What you have to do
Read the lines below. Copy out any that hold the string "және".
--- Available data Enclosed Below ---
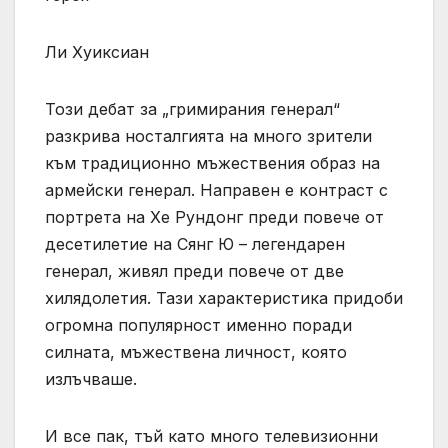
Ли Хуиксиан
Този дебат за „гримирания генерал“
разкрива носталгията на много зрители
към традиционно мъжествения образ на
армейски генерал. Направен е контраст с
портрета на Хе Рундонг преди повече от
десетилетие на Сянг Ю – легендарен
генерал, живял преди повече от две
хилядолетия. Тази характеристика придоби
огромна популярност именно поради
силната, мъжествена личност, която
излъчваше.
И все пак, тъй като много телевизионни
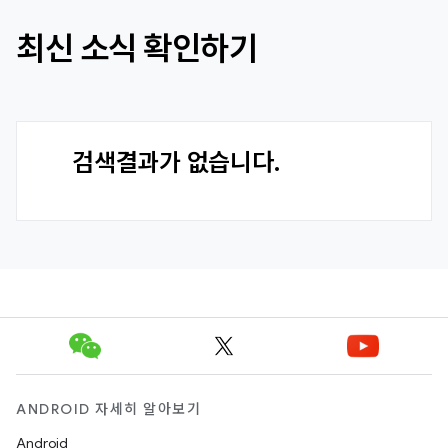
최신 소식 확인하기
검색결과가 없습니다.
ANDROID 자세히 알아보기
Android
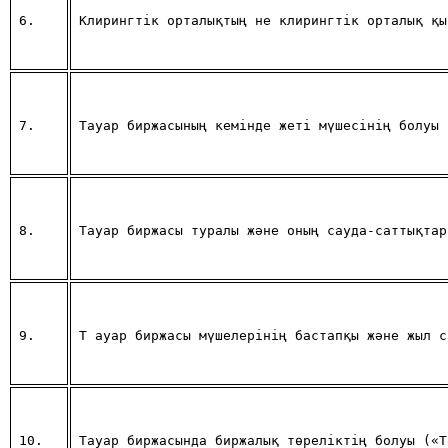
6.
Клирингтiк орталықтың не клирингтiк орталық қы
7.
Тауар биржасының кемiнде жеті мүшесiнiң болуы 
8.
Тауар биржасы туралы және оның сауда-саттықтар
9.
Т
 ауар биржасы мүшелерiнiң бастапқы және жыл с
10.
Тауар биржасында биржалық төрелiктiң болуы («Т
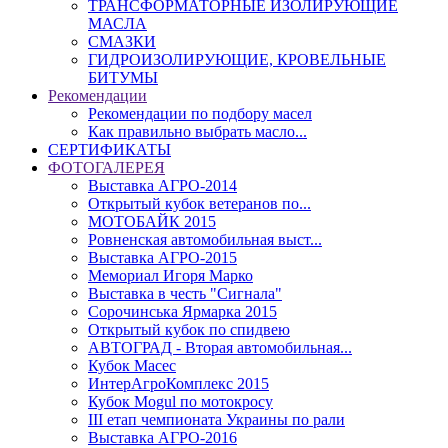
ТРАНСФОРМАТОРНЫЕ ИЗОЛИРУЮЩИЕ
МАСЛА
СМАЗКИ
ГИДРОИЗОЛИРУЮЩИЕ, КРОВЕЛЬНЫЕ
БИТУМЫ
Рекомендации
Рекомендации по подбору масел
Как правильно выбрать масло...
СЕРТИФИКАТЫ
ФОТОГАЛЕРЕЯ
Выставка АГРО-2014
Открытый кубок ветеранов по...
МОТОБАЙК 2015
Ровненская автомобильная выст...
Выставка АГРО-2015
Мемориал Игоря Марко
Выставка в честь "Сигнала"
Сорочинська Ярмарка 2015
Открытый кубок по спидвею
АВТОГРАД - Вторая автомобильная...
Кубок Масес
ИнтерАгроКомплекс 2015
Кубок Mogul по мотокросу
ІІІ етап чемпионата Украины по рали
Выставка АГРО-2016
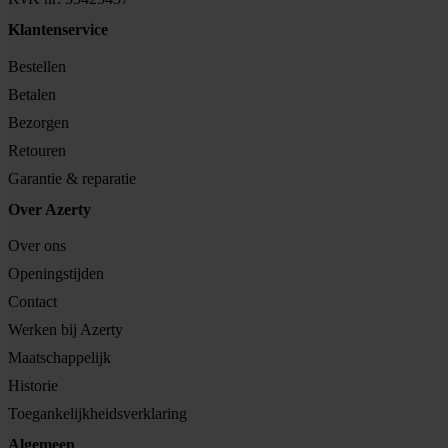
Klantenservice
Bestellen
Betalen
Bezorgen
Retouren
Garantie & reparatie
Over Azerty
Over ons
Openingstijden
Contact
Werken bij Azerty
Maatschappelijk
Historie
Toegankelijkheidsverklaring
Algemeen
--- End of Enclosed Available data ---
Answer
Тауар биржасы туралы және оның сауда-саттықтар
 ауар биржасы мүшелерiнiң бастапқы және жыл с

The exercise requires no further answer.